If you accept this, the outbound strategy question becomes a lot easier to answer:
It shifts from ‘philosophical’: “should I automate outbound or take a human-in-the-loop approach” to ‘economical’: “when does it make business sense for my reps to target more than 250-500 accounts each?”
The Decision Framework
This all depends on market penetration, deal economics and go to market budget:
Market Penetration: Extent of awareness, message and product-market fit.
Deal Economics: Average cycle complexity, cost and transaction size.
Budget: How much you can afford to invest in outbound and top-of-funnel.
These three variables (typically) have some level of correlation and leads to companies falling into one of four go to market “zones”.
This chart shows the four go to market “zones” and which channel should own outbound for each zone:
When GTM Engineers Should Own Outbound:
GTMEs should automate outbound (to >250-500 accounts each) in two scenarios:
Early-stage startups with low market penetration (tons of targets, low budget).
Low-ticket solution ($10-$25K ACV range) that can’t justify a higher CAC.
GTMEs can target 5,000+ accounts through systematically tailored outbound, and in the two above scenarios, the economics of this approach works best:
Let’s say you have 5,000 target accounts, get 1% conversion, and close deals at $15K ACV. That’s $750K in pipeline. If a GTM Engineer costs $150K fully loaded, that’s a 5:1 pipeline-to-cost ratio.
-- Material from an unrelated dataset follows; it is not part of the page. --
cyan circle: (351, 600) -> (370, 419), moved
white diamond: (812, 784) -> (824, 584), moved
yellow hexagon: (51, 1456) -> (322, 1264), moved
The same budget gets you two SDRs who can cover 1,000 accounts combined. Even if conversion triples to 3%, you’re still getting worse economics with only $450K in pipeline generated.
When GTM Engineers Should Support SDRs/AEs:
Reps should own outbound (and cover <250-500 accounts each) in two scenarios:
Proven product market fit and moving upmarket (SDRs own it).
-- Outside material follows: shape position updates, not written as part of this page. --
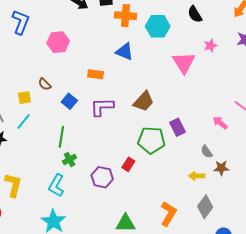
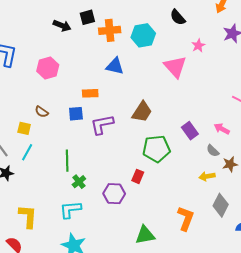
yellow square: (24, 98) -> (24, 128), turned 32
blue square: (69, 101) -> (76, 114), moved, turned -35
pink arrow: (220, 123) -> (222, 129), moved
purple rectangle: (178, 127) -> (190, 131), moved
cyan L-shape: (56, 185) -> (70, 210), turned 65

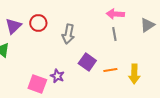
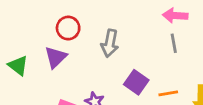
purple triangle: (13, 26) -> (56, 57), moved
Established enterprise vendor (AEs own, SDRs support).
Once you have proven product-market fit and are moving upmarket, human-in-the-loop becomes the better choice for outbound execution.
At this stage, you’re shifting from “cover the entire TAM” to “penetrate key accounts deeply.”
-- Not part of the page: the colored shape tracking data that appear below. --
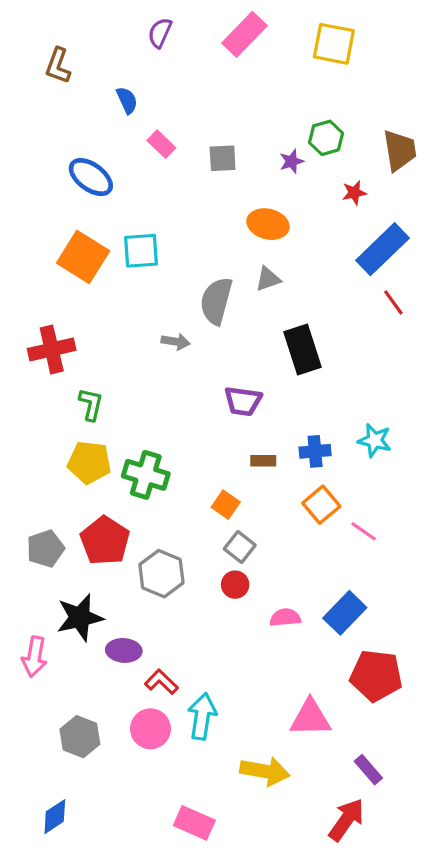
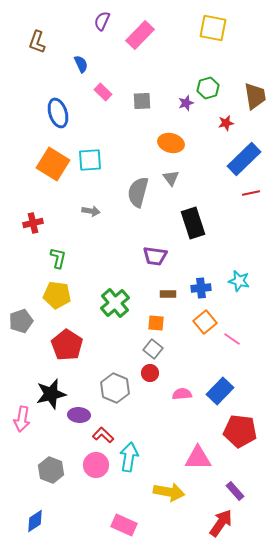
pink rectangle: (245, 34) -> (140, 35), moved
blue ellipse: (91, 177) -> (58, 113), turned 36
gray triangle: (268, 279) -> (171, 178), turned -48
red line: (393, 302) -> (251, 193), turned -66
gray arrow: (176, 342) -> (91, 211), moved
red cross: (52, 349) -> (33, 223), size x0.7
green cross: (146, 475) -> (115, 303), moved, turned 32
orange square: (226, 505) -> (156, 323), moved, turned -30
gray pentagon: (45, 549) -> (21, 321), moved
gray hexagon: (161, 574) -> (115, 388), moved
The multi-channel approach starts to matter – calling, social, email and in-person events are all required. SDRs and AEs can multi-thread into accounts, build relationships, and establish early champions in ways that automation can’t.
But here’s the key: GTM Engineers shouldn’t disappear. Their role just changes. Instead of owning outbound execution, they shift to building infrastructure and the systems that make each rep 2-3x more effective.
I’ll double down by saying I think it’s a mistake to hire SDRs without first investing in GTM Engineering (i.e., the automation infrastructure they need to succeed).
GTMEs should support AEs and SDRs by building automated:
Research and signal detection
Account and contact prioritization
AI-generated email drafts for reps to review
Execution of manual workflows
Analytics for continuous improvement
This is what GTM Engineers are being hired for at established organizations like Notion, Snowflake and Glean as I’m writing/posting this.
Wrapping Up
The companies building the most efficient go-to-market motions aren't choosing between GTM Engineers and SDRs. They're deploying each at the right stage: automation first to cover ground, then human touch to deepen relationships, then both working in tandem as the motion matures.